Mention social spiders and perhaps one of the first images that springs to mind is a family of spiders sitting around the dinner table sharing the day’s stories. Absurd as it sounds, it isn’t as far fetched as you might imagine. Dr Linda Rayor, from Cornell University has found that Delena cancerides (Australian Huntsman spider) engage in social interactions and communal living. These Huntsman spiders not only share their home with their mother and multiple offspring, but have also been found to share their prey with fellow siblings living in the same colony.
While cooperation and sharing of resources may not seem like such a big deal, social behaviour in spiders is very unusual and rarely seen. In a recent visit to Australia, Dr Rayor spoke in Sydney and explained that spiders are primarily solitary, cannibalistic and voracious predators. They undertake transient maternal care with very minimal, if any, attention provided for their young after eggs have been hatched. Of the 44,540 described species of spiders, only around 80 are social which gives us an indication of how rare this cooperative behaviour is. Of these 80 social species, almost all construct webs, a behaviour driven by the energy savings of shared silk production. In the case of D. cancerides they don’t produce webs which makes social living in this species even more intriguing.

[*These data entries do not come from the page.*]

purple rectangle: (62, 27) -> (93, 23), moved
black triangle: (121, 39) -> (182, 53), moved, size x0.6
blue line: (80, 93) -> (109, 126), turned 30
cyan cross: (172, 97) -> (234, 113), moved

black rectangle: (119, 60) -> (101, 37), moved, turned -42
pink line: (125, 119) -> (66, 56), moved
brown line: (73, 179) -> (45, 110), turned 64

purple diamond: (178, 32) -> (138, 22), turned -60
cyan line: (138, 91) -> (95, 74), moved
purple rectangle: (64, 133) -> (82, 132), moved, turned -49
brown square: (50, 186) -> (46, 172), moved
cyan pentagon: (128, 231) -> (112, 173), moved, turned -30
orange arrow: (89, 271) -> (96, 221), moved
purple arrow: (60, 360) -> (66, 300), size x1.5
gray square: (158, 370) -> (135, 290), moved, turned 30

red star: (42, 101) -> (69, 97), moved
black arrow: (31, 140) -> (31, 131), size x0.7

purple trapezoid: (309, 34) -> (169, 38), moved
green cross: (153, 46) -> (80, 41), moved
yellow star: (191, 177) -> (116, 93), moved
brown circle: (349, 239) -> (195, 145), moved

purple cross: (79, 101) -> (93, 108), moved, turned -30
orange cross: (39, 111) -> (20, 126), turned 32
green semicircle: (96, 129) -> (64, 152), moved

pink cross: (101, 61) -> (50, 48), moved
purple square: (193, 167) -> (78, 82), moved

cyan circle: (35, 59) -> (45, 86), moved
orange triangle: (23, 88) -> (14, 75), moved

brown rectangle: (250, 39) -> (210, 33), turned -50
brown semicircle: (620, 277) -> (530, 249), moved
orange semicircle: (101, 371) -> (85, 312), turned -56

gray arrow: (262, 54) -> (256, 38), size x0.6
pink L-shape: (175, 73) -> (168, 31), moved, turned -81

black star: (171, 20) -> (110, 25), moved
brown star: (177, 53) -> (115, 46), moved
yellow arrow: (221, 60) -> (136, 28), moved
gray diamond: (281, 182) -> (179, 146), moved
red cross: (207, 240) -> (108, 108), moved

Colonies of D. cancerides live under the bark of certain trees in what Rayor calls retreats. These retreats can be very constrained with numbers ranging from 2 to 113 in limited space. What is unique is that these colonies can consist of all age classes and sizes living together and Agnarsson and Rayor (2013) explain that the complexity and longer term of this behaviour is rarely seen. Suitable habitats are rare and very valuable and there can be enormous competition between spiders to obtain a fitting home. The rarity of habitats is driving young spiders to stay in the retreat getting stronger and fitter so that they can compete for an appropriate retreat when they leave the home. There is debate as to whether the social dynamics of huntsman spiders are a response to the habitat constraints and scarcity of retreats, while Rayor suggests that ecology may be important in shaping sociality, she does not believe that it is the driving factor for social behaviour in huntsman.
Given the rarity in social behaviour, there must be some benefits that are gained from overcoming the barriers to sociality. Whitehouse and Lubin (2005) suggest that living as a group must provide benefits that outweigh what would be obtained by living individually. The advantages that are gained depends on the primary function of the group whereby for reproduction, protection or foraging. Among insects sociality often brings reproductive advantages, however, Whitehouse and Lubin found that group characteristics of social spiders are driven by the foraging function providing benefits with prey and food.
Prey sharing is common amongst social spiders and provides benefits such as more efficient feeding and a means for the parents to care for offspring. Rayor explained that the lower metabolic rate of D cancerides means that less food is required to survive which is key to the success of sociality. In a study carried out by Yip and Rayor (2013a) there was evidence suggesting young spiders benefit from the presence of older siblings and prey sharing is the most likely method behind this benefit. While previous reports have demonstrated larger spiders sharing prey with smaller spiders, this study provides some of the first evidence that older siblings improve the fitness of younger siblings. Whether or not this is unique to D. cancerides is yet to be determined, however, it is certainly not commonplace amongst spiders.
Social behaviour in spiders provides an opportunity to look at a range of ecological concepts but also begs the question, when sociality is so successful, driving higher survival rates, increased growth rates and delayed mortality, why has it not evolved across more spiders? Is this behaviour a factor of physiology such as lower metabolic rate, or is it driven by community ecology and competition for suitable habitats? Furthermore, will anthropogenic disturbance by means of climate change and land clearing have an impact on these behaviours? All these questions are fascinating and require further investigation. Yip and Rayor (2013b) suggest that the reasons some organisms evolve socially and others do not is still not understood, however, the bond that is demonstrated between mother and offspring is a step towards more complex societies. These are interesting findings and are key in not only the behavioural ecology of spiders but other organisms as well. We look forward to further work which investigates the ecology and evolution of social behaviour.
Agnarsson, I. & Rayor, L. S. 2013. A molecular phylogeny of the Australian huntsman spiders (Sparassidae, Deleninae): Implications for taxonomy and social behaviour. Molecular phylogenetics and evolution, 69, 895-905.
Whitehouse, M. E. & Lubin, Y. 2005. The functions of societies and the evolution of group living: spider societies as a test case. Biological Reviews, 80, 347-361.
Yip, E. C. & Rayor, L. S. 2013a. The influence of siblings on body condition in a social spider: is prey sharing cooperation or competition? Animal Behaviour, 85, 1161-1168.
Yip, E. C. & Rayor, L. S. 2013b. Maternal care and subsocial behaviour in spiders. Biological Reviews.